I assume you mean https://example.com/current/en/ (with a trailing slash).

This happens because mod_dir tries to "fix" (with a 301 redirect) the URL by appending a trailing slash to physical directories when omitted (this is necessary for directory indexes to work correctly). This "fix" occurs after the URL has been rewritten to the subdirectory (since the URL-path /en does not initially map to a subdirectory).

You can disable this behaviour of mod_dir, so that trailing slashes are not appended; but that gets messy (you then need to manually append the trailing slash as required) and could potentially raise security issues.

Instead, you need to make sure you are always linking to the URL with a trailing slash and manually correcting any URL that omits the trailing slash in .htaccess before mod_dir does so.

Your existing rewrite that rewrites to the /current subdirectory looks OK, although you don't necessarily need to check that the request is not already for /current/ (the first condition). (By checking that the request does not already start /current/ then you are allowing direct requests to the actual symlink'd filesystem location - although maybe that's a requirement?)

So, before your existing rewrite, add the following redirect:

# Fix any requests for directories that omit the trailing slash
RewriteCond %{DOCUMENT_ROOT}/current/$1 -d
RewriteRule ^(. [^/])$ /$1/ [R=301,L]

Given a request for /example, the above first checks whether /current/example exists as a directory (albeit a symlink'd directory). If if does then it issues a 301 redirect to append the trailing slash to the original URL, not the rewritten URL. eg. /example is redirected to /example/, which is then later rewritten to /current/example/.

Test first with 302 (temporary) redirects to avoid potential caching issues.

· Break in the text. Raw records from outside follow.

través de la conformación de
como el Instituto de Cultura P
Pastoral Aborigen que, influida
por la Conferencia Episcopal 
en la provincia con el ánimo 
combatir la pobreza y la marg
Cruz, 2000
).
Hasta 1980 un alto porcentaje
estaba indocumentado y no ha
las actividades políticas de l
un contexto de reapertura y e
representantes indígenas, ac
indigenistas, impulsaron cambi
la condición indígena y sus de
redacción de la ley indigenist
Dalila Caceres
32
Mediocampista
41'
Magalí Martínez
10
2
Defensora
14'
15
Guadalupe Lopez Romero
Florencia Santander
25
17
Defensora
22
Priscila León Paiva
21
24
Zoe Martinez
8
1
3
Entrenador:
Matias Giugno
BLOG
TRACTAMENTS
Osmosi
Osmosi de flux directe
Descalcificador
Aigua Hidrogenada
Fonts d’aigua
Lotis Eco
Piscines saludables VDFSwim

You will need to clear your browser cache, since the erroneous 301 (permanent) redirect by mod_dir will have been cached by the browser.


UPDATE:

it should not be possible to directly access any files or folders in the "current" folder. Currently, that's possible...

As hinted at above, you could simply remove the first condition that checks whether the REQUEST_URI does not already start with /current/. So all direct requests are unconditionally rewritten to /current/. A request for /current/en/ would therefore be rewritten to /current/current/en, resulting in a 404.

However, a user could still potentially request the filesystem location directly, bypassing the symlink entirely. eg. /releases/release1/en/.

To block both these locations from direct access you could add the following as the first rule:

# Block direct access to "/current/" and "/releases/"
RewriteCond %{ENV:REDIRECT_STATUS} ^$
RewriteRule ^(current|releases)($|/) - [F]

Requesting /current/... or /releases/... directly would result in a "403 Forbidden". Or change the F to R=404 to serve a "404 Not Found" instead (no redirect occurs, despite the use of the R flag).

The check against the REDIRECT_STATUS environment variable (as in your original rule) ensures that the request can still be internally rewritten to these locations. (The REDIRECT_STATUS env var is empty on the initial request from the client, but set to the HTTP response status (eg. "200") after the first rewrite.)